Having finished her bachelor's degree in sociology the spring before her NCAA eligibility ended, Hanks debated over whether to continue playing for the Irish, or end her college career. Hanks decided to take one last chance at an NCAA championship title in 2008, scoring 20 goals and receiving the Lowe's Senior CLASS Award. Notre Dame was the top-ranked team in 2008 heading into the 2008 College Cup, defeating Stanford in the semifinal, 1–0, on a goal by Courtney Barg. During the championship game, Hanks scored the fastest goal in the history of the College Cup Final, 16 seconds after the game had started. Winning the championship, however, was not to be; North Carolina responded to Hanks' goal with two goals from Casey Nogueira, and the Irish fell to the Tar Heels, 1–2.

Despite that loss, Hanks would receive the Hermann Trophy for the second time, over Nogueira and UCLA's Christina DiMartino. Hanks ended her career at Notre Dame with 84 goals, 73 assists, and 241 points, joining Mia Hamm and Jenny Streiffer as only the third person to reach 70 goals and 70 assists in her college career. Hanks 241 points are the most in school history.

==Playing career==

===Club===
Hanks was selected sixth overall in the 2009 Women's Professional Soccer draft, going to the Saint Louis Athletica in the first round. Halfway through the 2009 season, on June 26, 2009, Hanks was traded to Sky Blue FC and helped lead the team to the 2009 WPS Championship.

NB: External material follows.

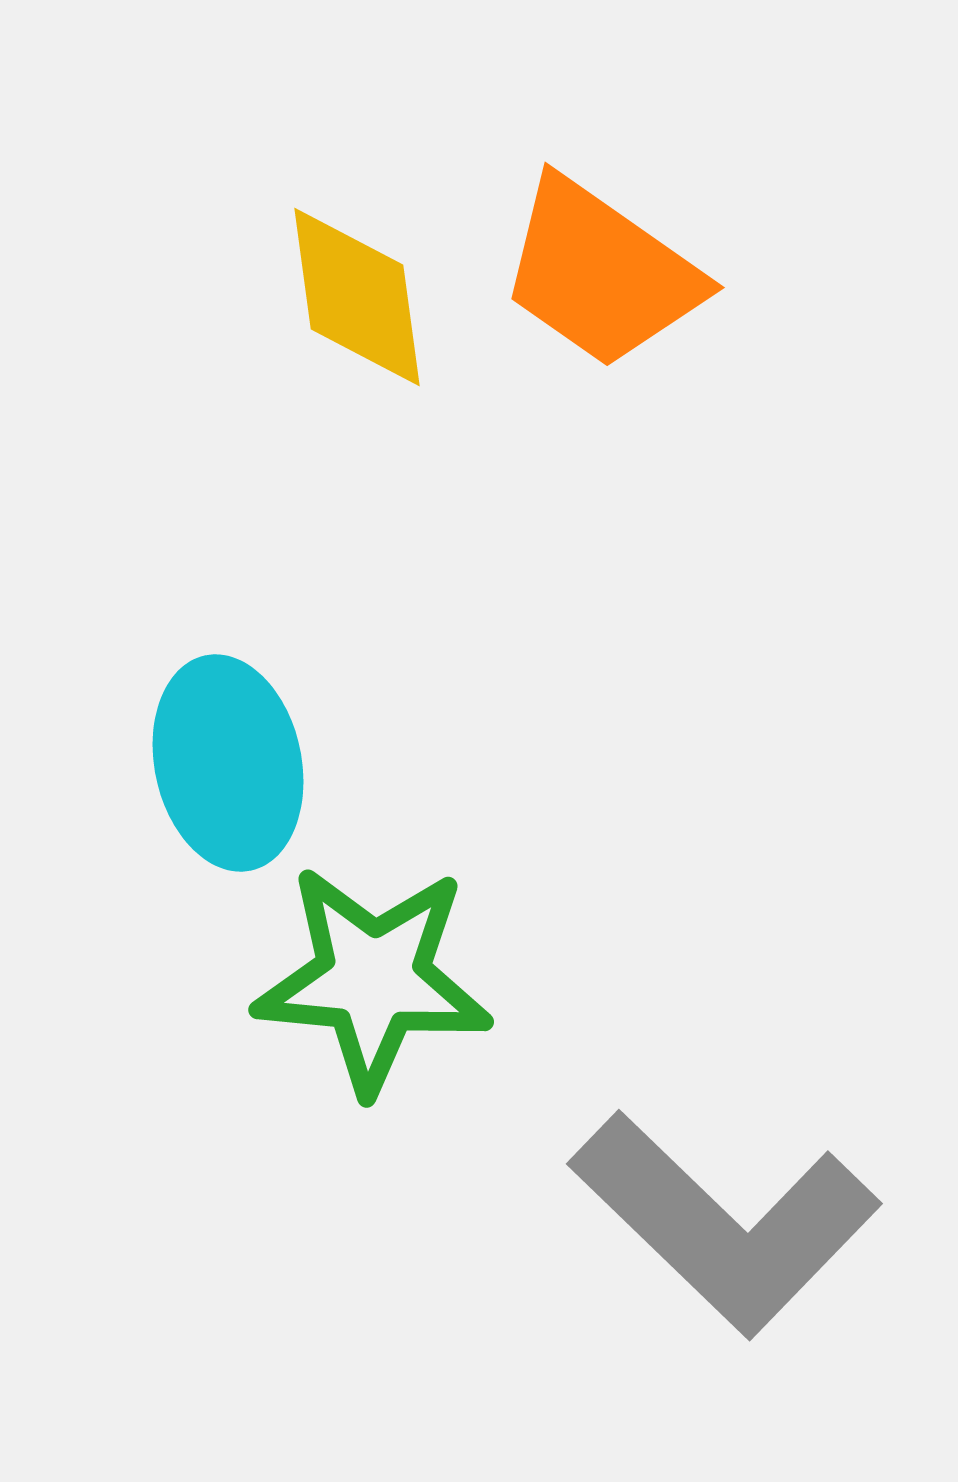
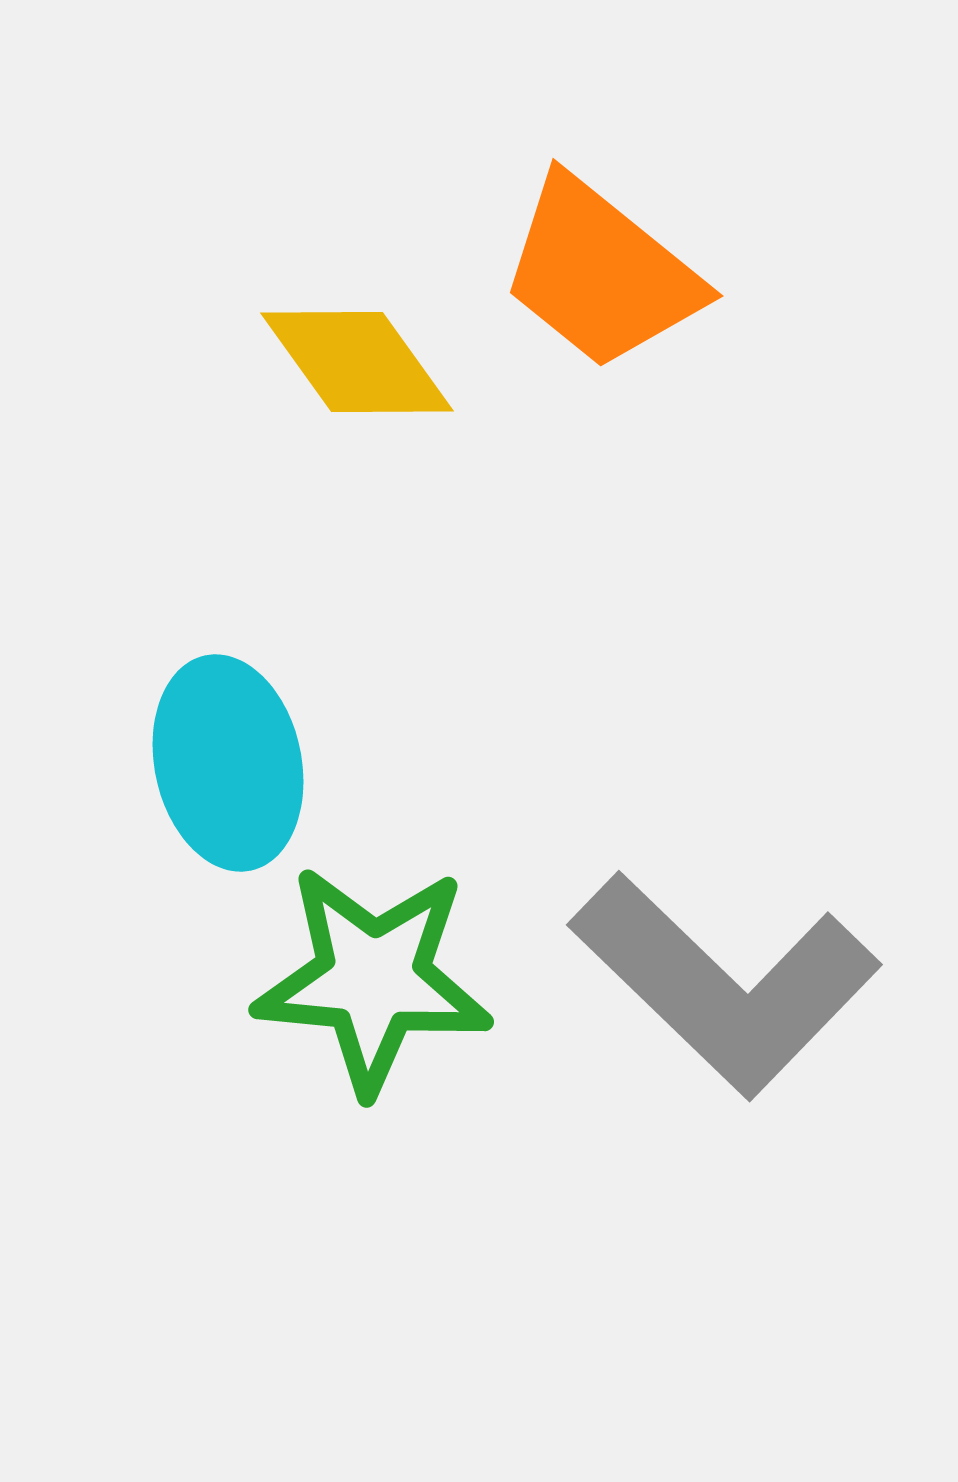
orange trapezoid: rotated 4 degrees clockwise
yellow diamond: moved 65 px down; rotated 28 degrees counterclockwise
gray L-shape: moved 239 px up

During the 2010 WPS preseason, Sky Blue FC waived Hanks on March 10, 2010; that same day, she was picked up by the Philadelphia Independence. Six days later, on March 16, Hanks left the Independence and joined the Atlanta Beat preseason camp. Atlanta released Hanks on March 26, choosing to keep an extra defender instead.

In early April, Hanks resurfaced at tryouts for Icelandic club Stjarnan F.C. in Portugal.

===International===
Hanks was a member of the United States U-19 national soccer team that participated in the 2002 FIFA U-19 Women's World Championship in Canada; she was one of the youngest players on that squad, which won the inaugural championship title. She would return to the U-19s to play in the 2004 FIFA U-19 Women's World Championship in Thailand, where the United States finished third. Hanks is currently ranked second behind Ashlyn Harris in all-time appearances (30) for the U-20 national team, as well as third all-time in goals scored (22) for the U-20s, behind Kelly Wilson and current national team star Lindsay Tarpley.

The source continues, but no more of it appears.